Heat shock protein 90 (Hsp90) drugs have been tested successfully in clinical trials for breast cancer, lung cancer, leukemia, multiple myeloma, and gastric cancer. Now, it appears Hsp90 drugs may have a role in combating prostate cancer, kidney cancer, and other urologic cancers.
Researchers at the SUNY Upstate Medical University are now reporting in Cell Reports that they have found a key cellular enzyme (c-Abl) may be an effective drug target in cancer cells for urologic cancers.1 They report that these findings may be of paramount interest to clinicians because kidney cancer, in particular, is known to be resistant to current chemotherapy and radiation. The new findings may lead to new therapies for combating kidney cancer and prostate cancer, and they are therapies that are already in development.
In this study, researchers uncovered a mechanism whereby the key cellular enzyme Hsp90 could disengage from its role as chaperone of cancer cells. By acting as a guardian of cancer cells, the role of Hsp90 is to help cancer cells grow and thrive.
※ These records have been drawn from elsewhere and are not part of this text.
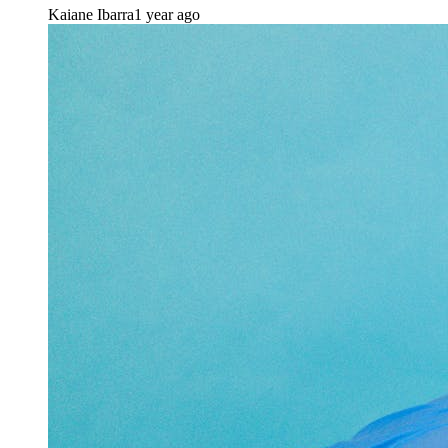
Kaiane Ibarra
1 year ago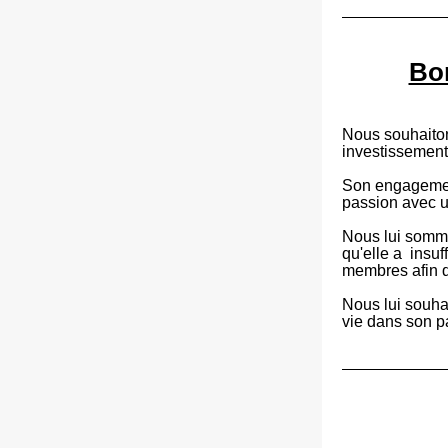
Bon
Nous souhaiton
investissement
Son engagement
passion avec un
Nous lui sommes
qu'elle a  insu
membres afin q
Nous lui souhai
vie dans son pa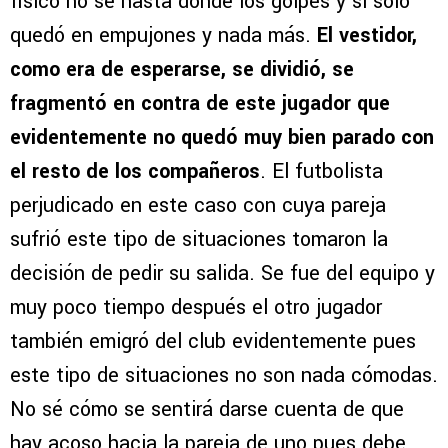
físico no sé hasta dónde los golpes y si solo
quedó en empujones y nada más.
El vestidor,
como era de esperarse, se dividió, se
fragmentó en contra de este jugador que
evidentemente no quedó muy bien parado con
el resto de los compañeros
. El futbolista
perjudicado en este caso con cuya pareja
sufrió este tipo de situaciones tomaron la
decisión de pedir su salida. Se fue del equipo y
muy poco tiempo después el otro jugador
también emigró del club evidentemente pues
este tipo de situaciones no son nada cómodas.
No sé cómo se sentirá darse cuenta de que
hay acoso hacia la pareja de uno pues debe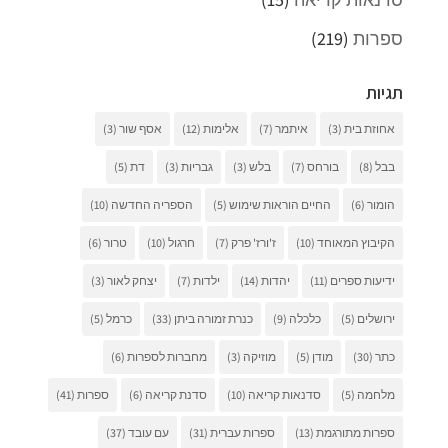
ספרות
(219)
תגיות
אחוזת בית
(3)
איתמר
(7)
אלימות
(12)
אסף שור
(3)
בבל
(8)
בורחס
(7)
בלש
(3)
גבריות
(3)
דת
(5)
הומור
(6)
החיים הוראות שימוש
(5)
הספריה החדשה
(10)
הקיבוץ המאוחד
(10)
ז'ורז' פרק
(7)
חרגול
(10)
טרור
(6)
ידיעות ספרים
(11)
יהדות
(14)
ילדות
(7)
יצחק לאור
(3)
ירושלים
(5)
כלכלה
(9)
כנרת זמורה ביתן
(33)
כרמל
(5)
כתר
(30)
מודן
(5)
מוזיקה
(3)
מחברות לספרות
(6)
מלחמה
(5)
סדנאות קריאה
(10)
סדנת קריאה
(6)
ספרות
(41)
ספרות מתורגמת
(13)
ספרות עברית
(31)
עם עובד
(37)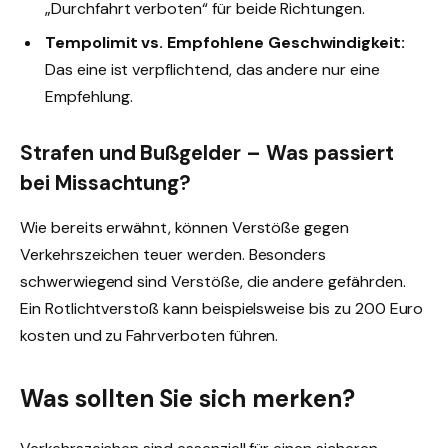
„Durchfahrt verboten“ für beide Richtungen.
Tempolimit vs. Empfohlene Geschwindigkeit:
Das eine ist verpflichtend, das andere nur eine
Empfehlung.
Strafen und Bußgelder – Was passiert
bei Missachtung?
Wie bereits erwähnt, können Verstöße gegen
Verkehrszeichen teuer werden. Besonders
schwerwiegend sind Verstöße, die andere gefährden.
Ein Rotlichtverstoß kann beispielsweise bis zu 200 Euro
kosten und zu Fahrverboten führen.
Was sollten Sie sich merken?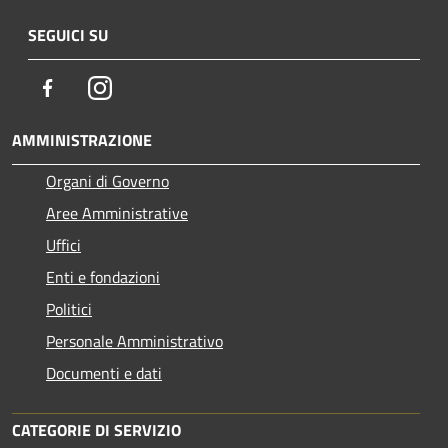
SEGUICI SU
Facebook
Instagram
AMMINISTRAZIONE
Organi di Governo
Aree Amministrative
Uffici
Enti e fondazioni
Politici
Personale Amministrativo
Documenti e dati
CATEGORIE DI SERVIZIO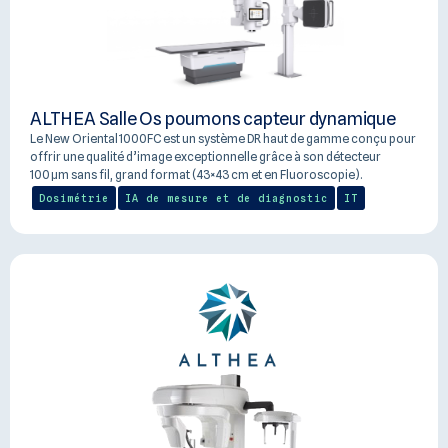
ALTHEA Salle Os poumons capteur dynamique
Le New Oriental 1000FC est un système DR haut de gamme conçu pour
offrir une qualité d’image exceptionnelle grâce à son détecteur
100 µm sans fil, grand format (43×43 cm et en Fluoroscopie).
Dosimétrie
IA de mesure et de diagnostic
IT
This disruption is essential to halt the growth and kill the cancer cells.
Previous research showed that the disruption of Hsp90 from its activator (Aha1) sensitizes cancer cells to Hsp90 drugs. The Upstate researchers used specific compounds aiming at the regulator of Aha1(c-Abl1) to successfully disconnect Aha1 from Hsp90. With the regulator Aha1 disrupted, they were able to show that Hsp90 drugs can be used more effectively in inhibiting kidney cancer cells growth.
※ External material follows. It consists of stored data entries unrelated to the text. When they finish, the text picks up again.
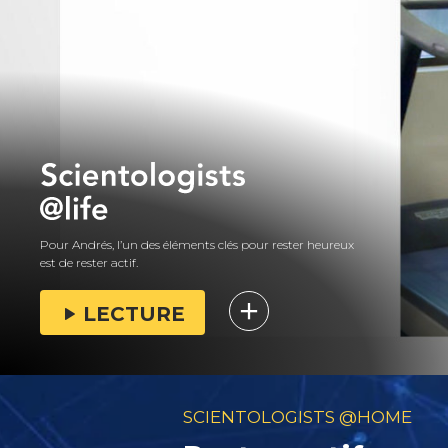
Pour Andrés, l’un des éléments clés pour rester heureux
est de rester actif.
LECTURE
SCIENTOLOGISTS @HOME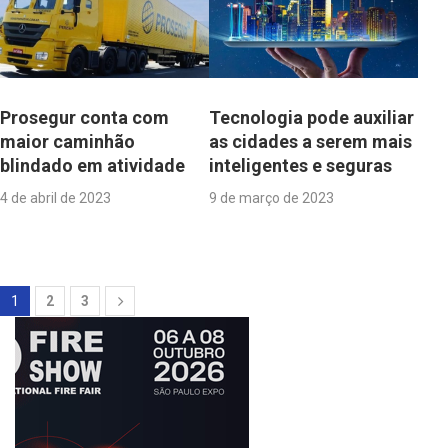
Prosegur conta com
Tecnologia pode auxiliar
maior caminhão
as cidades a serem mais
blindado em atividade
inteligentes e seguras
4 de abril de 2023
9 de março de 2023
1
2
3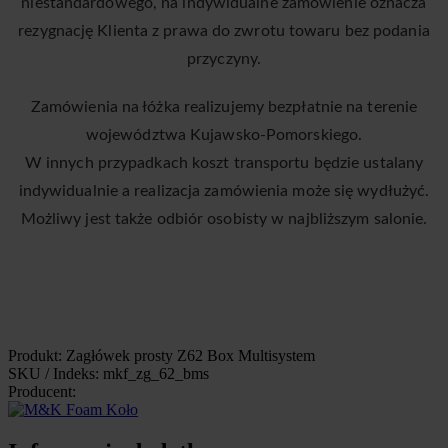
niestandardowego, na indywidualne zamówienie oznacza
rezygnację Klienta z prawa do zwrotu towaru bez podania
przyczyny.
Zamówienia na łóżka realizujemy bezpłatnie na terenie
województwa Kujawsko-Pomorskiego.
W innych przypadkach koszt transportu będzie ustalany
indywidualnie a realizacja zamówienia może się wydłużyć.
Możliwy jest także odbiór osobisty w najbliższym salonie.
Produkt: Zagłówek prosty Z62 Box Multisystem
SKU / Indeks: mkf_zg_62_bms
Producent: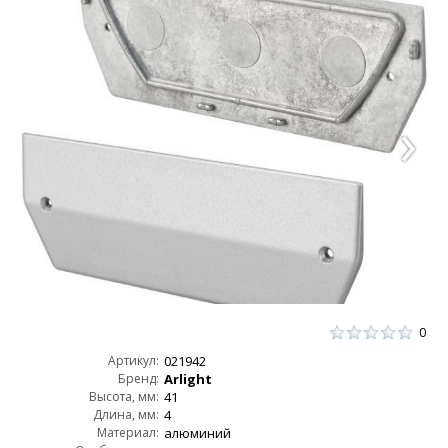
0
Артикул:
021942
Бренд:
Arlight
Высота, мм:
41
Длина, мм:
4
Материал:
алюминий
“This type of study brings Hsp90 drugs closer to a clinical trial testing in kidney cancer patients,” said lead study investigator Mehdi Mollapour, PhD, who is an assistant professor of urology and biochemistry and molecular biology at SUNY Upstate Medical University, Syracuse, NY. Mollapour said these findings will not only help enhance the efficacy of Hsp90 drugs in the clinic, but also lay a foundation for future studies aiming to understand combination therapy with Hsp90 drugs.2
Hsp90 inhibitors are currently under investigation in clinical trials in a variety of cancer patients and so investigators are searching for novel strategies to enhance their efficacy.The researchers write that “Our data also provide an explanation for previous findings on the synergistic effects of the combination of imatinib (STI571, Glivec, and Gleevec) plus 17-AAG on chronic myeloid leukemia (CML) cell lines (Radujkovic et al., 2005).” They further state that fusion of bcr-abl gene is associated with CML and imatinib can sensitizes CML cell lines to 17-AAG.2
About 61,000 new cases of kidney cancer are diagnosed each year and approximately 14,000 people die from the disease. The most common form of kidney cancer is renal cell carcinoma (RCC) and it is highly resistant to systemic chemotherapy.
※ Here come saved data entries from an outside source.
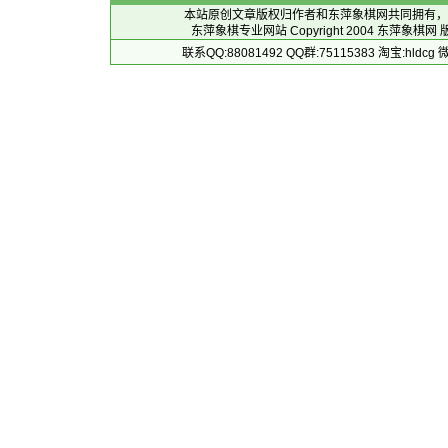
本站原创文章版权归作者和
东萍象棋网
共同拥有，
东萍象棋专业网站 Copyright 2004
东萍象棋网
版
联系QQ:88081492 QQ群:75115383 淘宝:h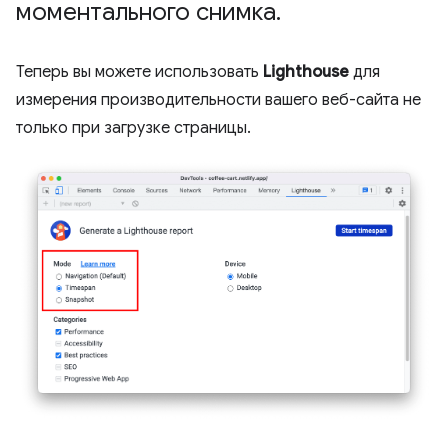
моментального снимка
.
Теперь вы можете использовать
Lighthouse
для
измерения производительности вашего веб-сайта не
только при загрузке страницы.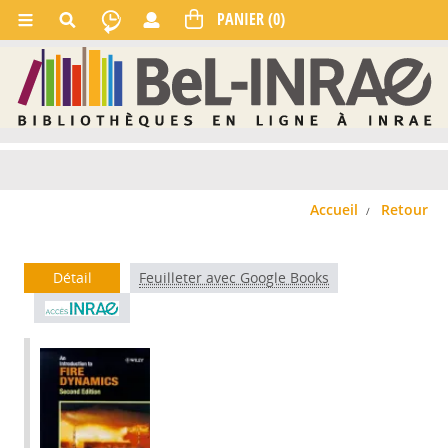
Accueil
Retour
Détail
Feuilleter avec Google Books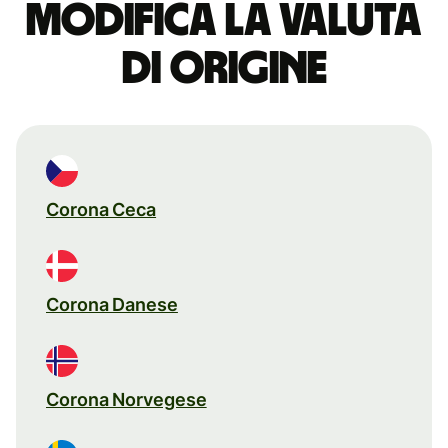
Modifica la valuta
di origine
Corona Ceca
Corona Danese
Corona Norvegese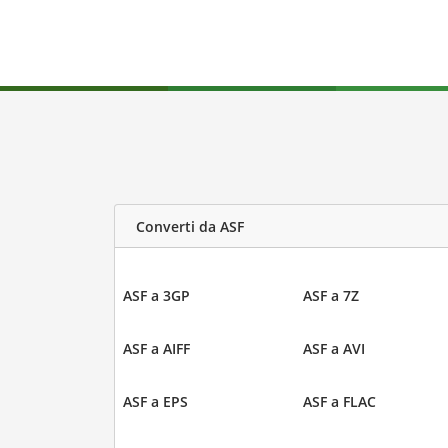
Converti da ASF
ASF a 3GP
ASF a 7Z
ASF a AIFF
ASF a AVI
ASF a EPS
ASF a FLAC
- Geddes D. (2015). Upstate researchers find key cellular enzyme could be effective drug target in urologic cancer cells. Upstate Medical University.
- Dunn DM, Woodford MR, Truman AW, et al. (2015). c-Abl Mediated Tyrosine Phosphorylation of Aha1 Activates Its Co-chaperone Function in Cancer Cells. Cell Reports/Science Direct, Aug 11;12(6):1006-18.